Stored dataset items
********************
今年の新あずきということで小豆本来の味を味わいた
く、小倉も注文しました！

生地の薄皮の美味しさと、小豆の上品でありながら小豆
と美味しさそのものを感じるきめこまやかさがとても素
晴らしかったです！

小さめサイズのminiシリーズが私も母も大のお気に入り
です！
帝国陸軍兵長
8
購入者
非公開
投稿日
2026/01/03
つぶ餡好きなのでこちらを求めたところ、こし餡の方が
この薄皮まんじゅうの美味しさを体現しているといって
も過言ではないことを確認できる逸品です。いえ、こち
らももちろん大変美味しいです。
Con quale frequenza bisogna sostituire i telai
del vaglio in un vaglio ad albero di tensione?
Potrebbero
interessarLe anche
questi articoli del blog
********************
The answer should be an exact reproduction of all the entries.

● OUTPUT OF THE TASK:
今年の新あずきということで小豆本来の味を味わいた
く、小倉も注文しました！

生地の薄皮の美味しさと、小豆の上品でありながら小豆
と美味しさそのものを感じるきめこまやかさがとても素
晴らしかったです！

小さめサイズのminiシリーズが私も母も大のお気に入り
です！
帝国陸軍兵長
8
購入者
非公開
投稿日
2026/01/03
つぶ餡好きなのでこちらを求めたところ、こし餡の方が
この薄皮まんじゅうの美味しさを体現しているといって
も過言ではないことを確認できる逸品です。いえ、こち
らももちろん大変美味しいです。
Con quale frequenza bisogna sostituire i telai
del vaglio in un vaglio ad albero di tensione?
Potrebbero
interessarLe anche
questi articoli del blog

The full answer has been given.